I've got 6 of these living round my kitchen window and one in my living room window. They're usually hidden in the frame until evening, so I'm guessing they're nocturnal? This is the smallest of the brood, but the only one prepared to pose for a picture! I live in South Devon and wonder if it's a type of false widow? orb weaver?
Hope the picture isn't too grainy. Thank you.
These are examples of the Missing Sector Orb Web spider, Zygiella x-notata. This is a very common and widespread species and loves to make its web over windows and uses the corners if the frame and the sill for its refuge. I doubt there is a home in the land that does not have this species in residence.
It is also the species most commonly mistaken for the Noble False Widow, Steatoda nobilis.
Zygiella spp. are completely harmless and through the year they will catch a good deal of insects and other invertebrates that are considered pests. They are also one of the few species that happily feed through the winter given available winter insects.
For less shocking and hopefully reassuring information on False Window spiders please see the following link:
Thank you kindly for the reply. After a bit of googling, I thought it might be the sector spider and you can see how the noble false widow and this may be confused.
Can I also ask though, the spider I photographed is much smaller than the other two I can see, but they are snug in the window frame and I can only see part of the abdomen and a few legs. There is one that has a much bigger abdomen, darker (and shorter) legs but similar markings (I think). Would this also be part of the sector family? I only ask because I have a 10 month old and want to be sure it's nothing sinister. I'm unable to photograph the other ones very clearly, but the larger one does drop down in the web at night. Thank you.

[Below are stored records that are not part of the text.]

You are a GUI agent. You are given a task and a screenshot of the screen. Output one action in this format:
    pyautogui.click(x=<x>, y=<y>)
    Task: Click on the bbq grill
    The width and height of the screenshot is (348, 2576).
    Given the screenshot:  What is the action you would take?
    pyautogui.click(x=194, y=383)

It may help clear up some of your uncertainty by looking at the webs that they use. A false widow's web is generally a 3D lattice mess rather than a simple round orb type in one plane. So if they're all sitting in webs of the latter type when they emerge they're unlikely to be false widows.
Hope that helps.
Thanks for that info, that's really useful. In certain light, I can see the web seems to spread in long thin strands across much of the window. In the top of the frame there are what look like web 'pods' (only way I can describe). Like cocoons? Does that mean anything to you? Sorry to be so vague
I just had a look at our assemblage of Zygiella and Steatoda just outside the back door. Couldn't really make out any cocoons at present though I've read that Zygiella x-notata does produce them in autumn and winter.

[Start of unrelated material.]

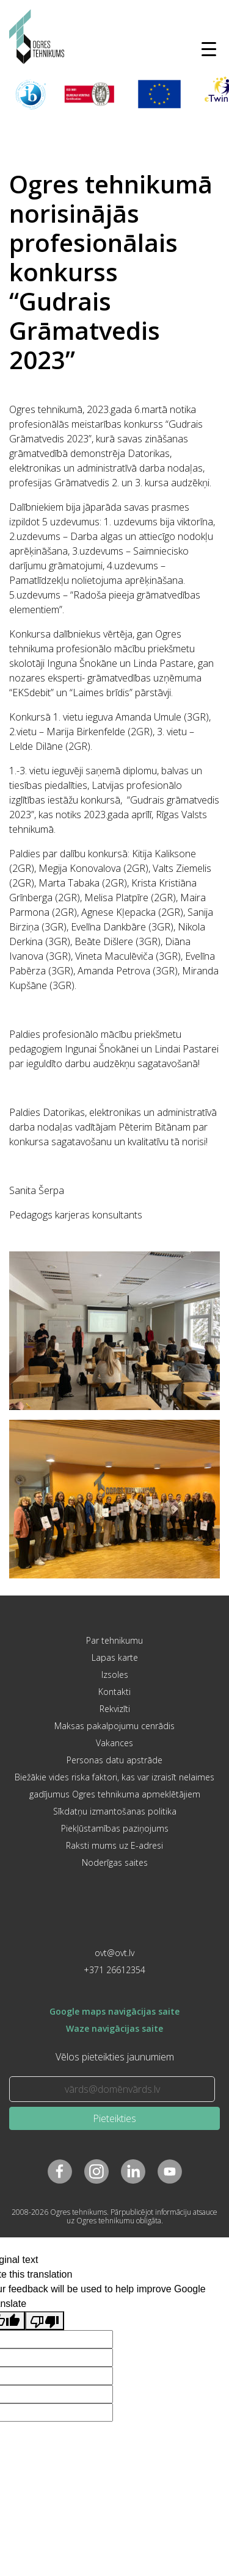 This screenshot has width=229, height=2576. I want to click on +371 26612354, so click(114, 1970).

Does the false widow also lay eggs this late in the year or at some other time? Are they in an obvious place or in the retreat tunnel?
One more thing I've wondered about - does the "x" in the binomial name in this case imply some kind of hybrid status?
It sounds to me like buttonmoon is describing the tube-like silken retreats of Zygiella, but the 'puffy' egg sacks are also likely to be present from late autumn and these are made outside of the retreat but in a similar position. Steatoda nobilis have similar silken retreats but these are usually hidden in crevasses and out of site, they also lay their egg sacks in these hidden positions where possible too. The peak egg hatch for nobilis appears to be late autumn but I have been sent mature males in almost all months of the year and it’s likely that females are produce eggs throughout the year.
x-notata simply means x marked, arguably this is the x mark:
Thank you so much. I'm pretty happy now.
Always good to know the little beasties :)
Message was edited by: Buttonmoon Ok, just to satisfy my own curiosity - I managed to photograph the bigger spider (not great quality, sorry). Is this also a missing sector?